6 Comments on "Travel Tip of the Day: Don’t Pack Extra Batteries"

  1. This is stupid,

    all the years before it was no problem, all of a sudden its a problem. Just because it happened somewhere. So a passenger cabin fire is less problematic then a luggage compartment fire?

    Will I get a third carry-on for all the batteries? some devices you cant even detach the battery. Some will probably count as a “weapon” and you cant carry it on, you have to check it, but you cant check it either.. so what do you do?

    Take the train, but wait, there could be a chance too, that the batteries ignite…

  2. Yes you are perfectly correct dear. I agreed with you.
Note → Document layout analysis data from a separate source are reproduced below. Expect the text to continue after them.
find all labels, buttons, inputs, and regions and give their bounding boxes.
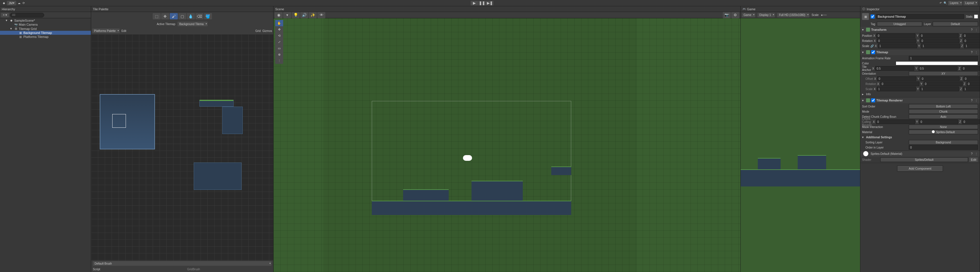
- detect-dropdown[interactable]: Auto: [909, 114, 978, 119]
- palette-canvas[interactable]: [91, 34, 273, 261]
- renderer-enabled[interactable]: [871, 98, 875, 102]
- step-button[interactable]: ▶❚: [486, 1, 493, 5]
- select-tool[interactable]: ⬚: [153, 13, 161, 19]
- static-checkbox[interactable]: [974, 14, 978, 19]
- scale-tool[interactable]: ⤢: [275, 39, 283, 45]
- rect-tool[interactable]: ▭: [275, 45, 283, 51]
- rot-z[interactable]: [963, 38, 980, 43]
- undo-icon[interactable]: ↶: [939, 2, 942, 5]
- game-mode-dropdown[interactable]: Game: [742, 13, 755, 18]
- scene-audio[interactable]: 🔊: [300, 12, 308, 18]
- tag-dropdown[interactable]: Untagged: [877, 22, 922, 26]
- layer-dropdown[interactable]: Default: [933, 22, 978, 26]
- box-tool[interactable]: ▢: [178, 13, 186, 19]
- edit-label[interactable]: Edit: [121, 29, 126, 32]
- shader-dropdown[interactable]: Sprites/Default: [880, 157, 968, 162]
- eraser-tool[interactable]: ⌫: [196, 13, 204, 19]
- gameobject-active-checkbox[interactable]: [870, 14, 875, 19]
- move-tool[interactable]: ✥: [161, 13, 169, 19]
- gameobject-name-input[interactable]: [876, 14, 964, 19]
- fill-tool[interactable]: 🪣: [204, 13, 212, 19]
- help-icon[interactable]: ?: [970, 28, 974, 31]
- scene-gizmos-btn[interactable]: ⚙: [731, 12, 739, 18]
- color-swatch[interactable]: [896, 61, 978, 65]
- transform-tool[interactable]: ⊕: [275, 51, 283, 58]
- custom-tool[interactable]: ⋮: [275, 58, 283, 64]
- pause-button[interactable]: ❚❚: [478, 1, 486, 5]
- pos-y[interactable]: [920, 34, 959, 38]
- scale-x[interactable]: [878, 44, 917, 48]
- menu-icon[interactable]: ⋮: [975, 99, 978, 102]
- link-icon[interactable]: 🔗: [870, 44, 874, 48]
- scene-hidden[interactable]: 👁: [317, 12, 325, 18]
- menu-icon[interactable]: ⋮: [975, 50, 978, 54]
- scene-fx[interactable]: ✨: [309, 12, 317, 18]
- scale-z[interactable]: [964, 44, 980, 48]
- move-tool-scene[interactable]: ✥: [275, 26, 283, 32]
- grid-toggle[interactable]: Grid: [255, 29, 261, 32]
- edit-shader-btn[interactable]: Edit: [969, 157, 978, 162]
- resolution-dropdown[interactable]: Full HD (1920x1080): [777, 13, 809, 18]
- mode-dropdown[interactable]: Chunk: [909, 109, 978, 114]
- search-icon[interactable]: 🔍: [943, 2, 947, 5]
- picker-tool[interactable]: 💧: [187, 13, 195, 19]
- rot-y[interactable]: [920, 38, 959, 43]
- cloud-icon[interactable]: ☁: [18, 2, 21, 5]
- scale-slider[interactable]: ●──: [821, 13, 827, 16]
- scene-2d-toggle[interactable]: ▾: [283, 12, 291, 18]
- anchor-z[interactable]: [961, 66, 980, 71]
- rotate-tool[interactable]: ⟲: [275, 32, 283, 39]
- hierarchy-search[interactable]: [10, 13, 44, 18]
- rot-x[interactable]: [877, 38, 916, 43]
- additional-label[interactable]: Additional Settings: [866, 136, 892, 139]
- help-icon[interactable]: ?: [970, 99, 974, 102]
- orientation-dropdown[interactable]: XY: [909, 71, 978, 76]
- display-dropdown[interactable]: Display 1: [757, 13, 775, 18]
- frame-rate-input[interactable]: [909, 56, 978, 61]
- sorting-layer-dropdown[interactable]: Background: [909, 140, 978, 144]
- scale-y[interactable]: [921, 44, 960, 48]
- brush-dropdown[interactable]: Default Brush: [93, 261, 272, 266]
- create-button[interactable]: + ▾: [1, 13, 9, 18]
- gizmos-toggle[interactable]: Gizmos: [262, 29, 272, 32]
- order-input[interactable]: [909, 145, 978, 150]
- layout-dropdown[interactable]: Layout: [964, 1, 978, 5]
- tag-label: Tag: [870, 22, 875, 26]
- help-icon[interactable]: ?: [970, 50, 974, 54]
- palette-selector[interactable]: Platforms Palette: [92, 29, 120, 33]
- hierarchy-item-camera[interactable]: 📷Main Camera: [0, 22, 91, 27]
- add-component-button[interactable]: Add Component: [897, 165, 943, 172]
- material-header[interactable]: Sprites-Default (Material) ?⋮: [860, 151, 980, 157]
- layers-dropdown[interactable]: Layers: [948, 1, 963, 5]
- tilemap-enabled[interactable]: [871, 50, 875, 54]
- play-button[interactable]: ▶: [471, 1, 478, 5]
- hierarchy-item-scene[interactable]: ▾◆SampleScene*: [0, 18, 91, 22]
- tilemap-header[interactable]: ▾ Tilemap ?⋮: [860, 49, 980, 55]
- anchor-x[interactable]: [875, 66, 914, 71]
- scene-canvas[interactable]: ✋ ✥ ⟲ ⤢ ▭ ⊕ ⋮ 🎯 2D 💡 🔊 ✨ ☁ ⊞ 🧲 📐: [274, 18, 740, 272]
- hierarchy-item-bg-tilemap[interactable]: ⊞Background Tilemap: [0, 31, 91, 35]
- menu-icon[interactable]: ⋮: [975, 28, 978, 31]
- active-tilemap-dropdown[interactable]: Background Tilema: [178, 22, 208, 26]
- view-tool[interactable]: ✋: [275, 20, 283, 26]
- sort-order-dropdown[interactable]: Bottom Left: [909, 104, 978, 109]
- refresh-icon[interactable]: ⟳: [22, 2, 25, 5]
- menu-icon[interactable]: ⋮: [975, 152, 978, 155]
- transform-title: Transform: [871, 28, 886, 31]
- anchor-y[interactable]: [918, 66, 958, 71]
- transform-header[interactable]: ▾ Transform ?⋮: [860, 27, 980, 32]
- scene-camera-btn[interactable]: 📷: [723, 12, 731, 18]
- account-btn[interactable]: JM ▾: [7, 1, 16, 5]
- help-icon[interactable]: ?: [970, 152, 974, 155]
- material-dropdown[interactable]: Sprites-Default: [909, 130, 978, 134]
- pos-z[interactable]: [963, 34, 980, 38]
- renderer-header[interactable]: ▾ Tilemap Renderer ?⋮: [860, 98, 980, 103]
- mask-dropdown[interactable]: None: [909, 125, 978, 129]
- info-label[interactable]: Info: [866, 93, 871, 96]
- scene-lighting[interactable]: 💡: [292, 12, 300, 18]
- brush-tool[interactable]: 🖌: [170, 13, 178, 19]
- hierarchy-item-grid[interactable]: ▾⊞Tilemap Grid: [0, 27, 91, 31]
- hierarchy-item-platforms-tilemap[interactable]: ⊞Platforms Tilemap: [0, 35, 91, 39]
- scene-draw-mode[interactable]: ◉: [275, 12, 283, 18]
- pos-x[interactable]: [876, 34, 915, 38]
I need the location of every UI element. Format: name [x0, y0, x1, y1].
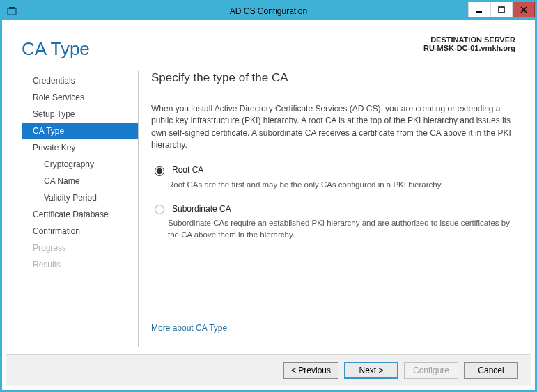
main-panel: Specify the type of the CA When you inst…: [139, 71, 515, 347]
header: CA Type DESTINATION SERVER RU-MSK-DC-01.…: [6, 24, 531, 60]
destination-value: RU-MSK-DC-01.vmkh.org: [423, 44, 515, 52]
more-about-link[interactable]: More about CA Type: [151, 323, 227, 333]
previous-button[interactable]: < Previous: [283, 362, 338, 379]
intro-text: When you install Active Directory Certif…: [151, 103, 513, 152]
window-title: AD CS Configuration: [2, 6, 535, 16]
option-sub: Subordinate CASubordinate CAs require an…: [151, 203, 513, 240]
body: CredentialsRole ServicesSetup TypeCA Typ…: [6, 60, 531, 354]
footer: < Previous Next > Configure Cancel: [6, 354, 531, 386]
sidebar-item-results: Results: [22, 256, 138, 273]
sidebar-item-ca-name[interactable]: CA Name: [22, 173, 138, 189]
wizard-steps: CredentialsRole ServicesSetup TypeCA Typ…: [22, 71, 139, 347]
maximize-button[interactable]: [490, 2, 513, 17]
cancel-button[interactable]: Cancel: [464, 362, 518, 379]
option-label-sub[interactable]: Subordinate CA: [172, 204, 231, 214]
option-desc-sub: Subordinate CAs require an established P…: [168, 217, 513, 240]
svg-rect-0: [8, 8, 16, 15]
option-root: Root CARoot CAs are the first and may be…: [151, 164, 513, 191]
next-button[interactable]: Next >: [344, 362, 398, 379]
option-label-root[interactable]: Root CA: [172, 165, 203, 175]
radio-root[interactable]: [155, 166, 164, 176]
svg-rect-2: [476, 11, 482, 13]
titlebar: AD CS Configuration: [2, 2, 535, 20]
sidebar-item-confirmation[interactable]: Confirmation: [22, 223, 138, 240]
radio-sub[interactable]: [155, 205, 164, 214]
sidebar-item-ca-type[interactable]: CA Type: [22, 123, 138, 139]
sidebar-item-progress: Progress: [22, 240, 138, 256]
destination-server: DESTINATION SERVER RU-MSK-DC-01.vmkh.org: [423, 34, 515, 60]
sidebar-item-credentials[interactable]: Credentials: [22, 72, 138, 89]
sidebar-item-private-key[interactable]: Private Key: [22, 139, 138, 156]
minimize-button[interactable]: [468, 2, 490, 17]
svg-rect-1: [9, 7, 15, 9]
wizard-window: AD CS Configuration CA Type DESTINATION …: [0, 0, 537, 392]
option-desc-root: Root CAs are the first and may be the on…: [168, 179, 513, 191]
configure-button: Configure: [404, 362, 458, 379]
app-icon: [6, 6, 17, 17]
window-controls: [468, 2, 535, 17]
close-button[interactable]: [513, 2, 535, 17]
sidebar-item-role-services[interactable]: Role Services: [22, 89, 138, 106]
sidebar-item-certificate-database[interactable]: Certificate Database: [22, 206, 138, 223]
main-heading: Specify the type of the CA: [151, 71, 513, 85]
sidebar-item-setup-type[interactable]: Setup Type: [22, 106, 138, 123]
sidebar-item-validity-period[interactable]: Validity Period: [22, 189, 138, 206]
page-title: CA Type: [22, 38, 90, 60]
svg-rect-3: [499, 7, 504, 13]
content-panel: CA Type DESTINATION SERVER RU-MSK-DC-01.…: [6, 24, 531, 386]
destination-label: DESTINATION SERVER: [423, 36, 515, 44]
sidebar-item-cryptography[interactable]: Cryptography: [22, 156, 138, 173]
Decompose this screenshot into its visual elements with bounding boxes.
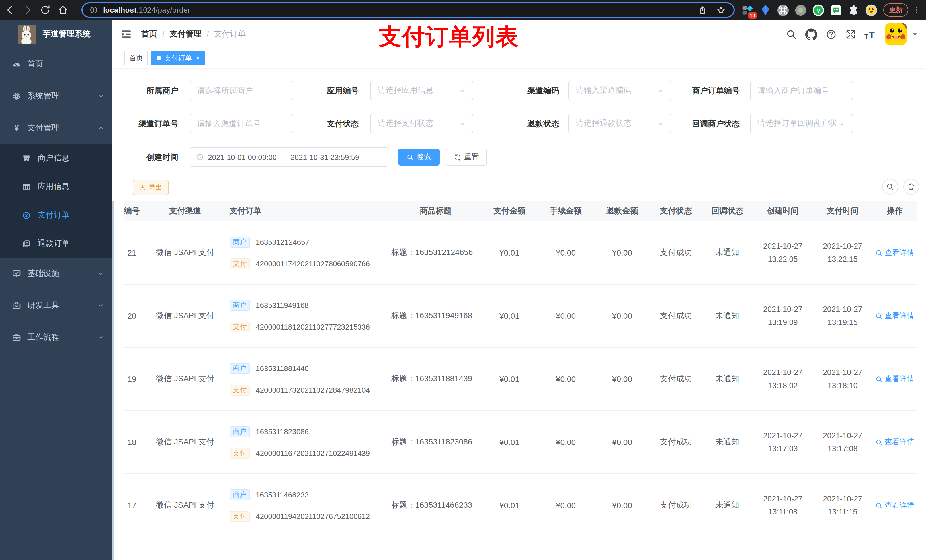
time-value: 13:18:10 (828, 379, 857, 392)
filter-label: 商户订单编号 (637, 81, 740, 100)
browser-menu-icon[interactable] (912, 4, 920, 16)
chevron-down-icon (97, 334, 104, 341)
sidebar-item-首页[interactable]: 首页 (0, 48, 112, 80)
breadcrumb: 首页/支付管理/支付订单 (141, 29, 246, 39)
tags-view-bar: 首页支付订单× (112, 48, 926, 68)
chat-extension-button[interactable] (830, 4, 842, 16)
merchant-tag-badge: 商户 (230, 426, 250, 437)
tab-支付订单[interactable]: 支付订单× (151, 51, 205, 65)
cell-id: 18 (124, 411, 142, 474)
date-range-picker[interactable]: 2021-10-01 00:00:00 - 2021-10-31 23:59:5… (190, 147, 388, 167)
search-icon (875, 438, 882, 446)
forward-icon[interactable] (22, 5, 33, 15)
bookmark-star-icon[interactable] (716, 5, 726, 15)
cell-refund-amount: ¥0.00 (594, 348, 651, 410)
back-icon[interactable] (5, 5, 15, 15)
filter-input-商户订单编号[interactable] (750, 81, 853, 100)
font-size-icon[interactable]: TT (864, 29, 875, 39)
table-row: 20微信 JSAPI 支付商户1635311949168支付4200001181… (124, 285, 917, 348)
tab-首页[interactable]: 首页 (124, 51, 148, 65)
sidebar-item-商户信息[interactable]: 商户信息 (0, 144, 112, 172)
refresh-icon (907, 183, 915, 191)
sidebar-item-支付订单[interactable]: ¥支付订单 (0, 201, 112, 229)
sidebar-item-基础设施[interactable]: 基础设施 (0, 258, 112, 290)
table-header-cell: 商品标题 (390, 201, 481, 221)
cell-pay-order: 商户1635311468233支付42000011942021102767521… (228, 474, 390, 537)
home-icon[interactable] (57, 5, 68, 15)
cell-pay-status (651, 537, 702, 560)
order-no-line: 支付4200001194202110276752100612 (230, 511, 370, 522)
fullscreen-icon[interactable] (845, 29, 856, 39)
sidebar-scrollbar[interactable] (112, 201, 114, 560)
sidebar-item-工作流程[interactable]: 工作流程 (0, 322, 112, 353)
browser-update-button[interactable]: 更新 (883, 3, 908, 17)
hamburger-icon[interactable] (121, 29, 132, 40)
table-row: 21微信 JSAPI 支付商户1635312124657支付4200001174… (124, 221, 917, 285)
order-no-line: 支付4200001173202110272847982104 (230, 385, 370, 395)
gem-extension-button[interactable] (759, 4, 772, 16)
select-placeholder: 请选择订单回调商户状态 (757, 118, 836, 128)
close-tab-icon[interactable]: × (196, 54, 200, 62)
svg-text:y: y (817, 7, 820, 13)
cell-product-title: 标题：1635311823086 (390, 411, 481, 474)
shop-icon (22, 154, 31, 163)
order-id: 17 (127, 501, 136, 510)
app-logo[interactable]: 芋道管理系统 (0, 23, 112, 45)
show-search-toggle-button[interactable] (882, 179, 898, 195)
table-header-cell: 支付渠道 (142, 201, 228, 221)
sidebar-item-研发工具[interactable]: 研发工具 (0, 290, 112, 322)
y-circle-extension-button[interactable]: y (812, 4, 825, 16)
export-button[interactable]: 导出 (133, 180, 169, 195)
help-icon[interactable] (826, 29, 837, 39)
sidebar-item-支付管理[interactable]: ¥支付管理 (0, 112, 112, 144)
screen: localhost:1024/pay/order 10y 更新 芋道管理系统 首… (0, 0, 926, 560)
refresh-table-button[interactable] (903, 179, 919, 195)
search-icon (875, 249, 882, 257)
reset-button[interactable]: 重置 (446, 148, 487, 166)
search-icon[interactable] (786, 29, 797, 39)
filter-label: 退款状态 (457, 114, 559, 133)
view-details-link[interactable]: 查看详情 (875, 437, 914, 447)
sidebar-item-退款订单[interactable]: 退款订单 (0, 229, 112, 258)
pikachu-avatar[interactable] (884, 23, 907, 45)
record-extension-button[interactable] (794, 4, 807, 16)
view-details-link[interactable]: 查看详情 (875, 500, 914, 510)
cell-pay-status: 支付成功 (651, 285, 702, 347)
cell-pay-status: 支付成功 (651, 411, 702, 474)
emoji-extension-button[interactable] (865, 4, 878, 16)
reset-button-label: 重置 (464, 152, 479, 162)
breadcrumb-item[interactable]: 支付管理 (170, 29, 201, 39)
cell-product-title: 标题：1635311468233 (390, 474, 481, 537)
puzzle-extension-button[interactable] (847, 4, 860, 16)
reload-icon[interactable] (40, 5, 51, 15)
filter-label: 创建时间 (112, 147, 178, 167)
select-placeholder: 请选择应用信息 (378, 85, 456, 96)
filter-select-回调商户状态[interactable]: 请选择订单回调商户状态 (750, 114, 853, 133)
order-id: 19 (127, 374, 136, 383)
pin-extension-button[interactable]: 10 (741, 4, 754, 16)
cell-notify-status (702, 537, 753, 560)
order-no-line: 商户1635311823086 (230, 426, 309, 437)
svg-text:¥: ¥ (25, 213, 28, 218)
cell-pay-time: 2021-10-2713:22:15 (813, 221, 873, 284)
address-bar[interactable]: localhost:1024/pay/order (82, 2, 735, 18)
view-details-link[interactable]: 查看详情 (875, 311, 914, 321)
sidebar-item-应用信息[interactable]: 应用信息 (0, 172, 112, 201)
chat-extension-icon (830, 4, 842, 16)
sidebar-item-label: 商户信息 (38, 153, 70, 163)
sidebar-item-系统管理[interactable]: 系统管理 (0, 80, 112, 112)
search-button[interactable]: 搜索 (398, 148, 440, 166)
caret-down-icon[interactable] (912, 31, 918, 37)
view-details-link[interactable]: 查看详情 (875, 374, 914, 384)
github-icon[interactable] (805, 28, 817, 40)
cell-fee-amount: ¥0.00 (538, 411, 594, 474)
site-info-icon[interactable] (89, 6, 98, 14)
command-extension-button[interactable] (777, 4, 789, 16)
url-host: localhost (103, 6, 137, 14)
share-icon[interactable] (698, 5, 707, 15)
table-header-cell: 手续金额 (538, 201, 594, 221)
time-value: 13:19:15 (828, 316, 857, 329)
view-details-link[interactable]: 查看详情 (875, 248, 914, 258)
breadcrumb-item[interactable]: 首页 (141, 29, 157, 39)
app-title: 芋道管理系统 (43, 29, 91, 39)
  3. IMHO, the fire suppression system in the cargo hole should quickly put out a fire. Of course other passengers luggage will be foamed and not a good place for your pets.

    If I plan an overnight trip and want to avoid luggage fees, this is a joke. Why should I do a CYA for airlines and the FAA or leave my cell phones, camera and laptop at home. By the way, some will be whipping out their devices, when given the okay.

  4. Actually in the case of a true runaway reaction halon will not do much good. The flames will be put out but the heat will remain, so it will flame up as soon as it gets some oxygen. And lithium batteries produce their own oxygen when they get hot, as well as explosive gas (another problem). Fortunately, this is extremely rare. If the FAA truly cared about safety, they would advise consumers not to buy steeply discounted replacement/spare batteries off the internet. These are usually counterfeits or untested and manufactured in countries with poor regulatory oversight and no accountability.

  5. Is it better to convert US dollars in Korea or use my Canadian?

  6. What if we keep batteries packed and don’t put them on charging during flight ? Is it same dangerous being laid in baggage compartments… I don’t think so. There are so many other similar products possess same properties like these batteries and they don’t harm.